My java application functionality is to provide reference data (basically loads lots of data from xml files into开发者_JAVA百科 hashmap) and hence we request for one such data from the hashmap based on a id and we have such multiple has map for different set of business data. The problem is that when i tried executing the java application for the same request multiple times, the response times are different like 31ms, 48ms, 72ms, 120ms, 63ms etc. hence there is a considerable gap between the min and max time taken for the execution to complete. Ideally, i would expect the response times to be like, 63ms, 65ms, 61ms, 70ms, 61ms, but in my case the variation of the response time for the same request is varying hugely. I had used a opensource profile to understand if there is any extra execution of the methods or memory leak, but as per my understanding there was no problem. Please let me know what could be the reasons and how can i address this problem.

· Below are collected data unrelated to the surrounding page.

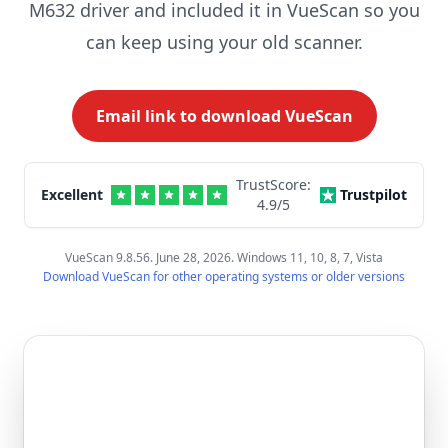
M632 driver and included it in VueScan so you
can keep using your old scanner.
Email link to download VueScan
TrustScore:
Excellent
Trustpilot
4.9
/5
VueScan 9.8.56. June 28, 2026. Windows 11, 10, 8, 7, Vista
Download VueScan for other operating systems or older versions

There could be many causes:
Is your Java application restarted for each run? If not, it could be that the garbage collector kicks in at an unfortunate time. If so, the JVM startup time could be responsible for the variations.
Is anything else running on that machine?
Is the disk cache "warmed up" in some cases, but not in others? That is, have the files been recently accessed so that they are still in memory?
If this is a networked application, is there any network activity during the measurements?
If there is a remote machine involved (e.g. a database server or a file server), do the above apply to that machine as well?
Use a profiler to find out which piece of code is responsible for the variations in time.
If you don't run a real-time system, then you can't be sure it will execute within a certain time.
OSes constantly do other things, mostly housekeeping tasks, and providing the system other services. This easily will slow down the rest of your system for 50ms.
There also might be time that you need to wait for IO. Such as harddisks or network communication.
Besides that there is also the fact that your JVM doesn't do any real-time promises. This can mean the garbage collector runs through. The effect of this is very small on a normal application, but can be large if you create and forget lots of objects (as you might do when loading many or large files).
Finally it can be your algorithm (do you run the same data each time?) if you have different data, you can have different execution times.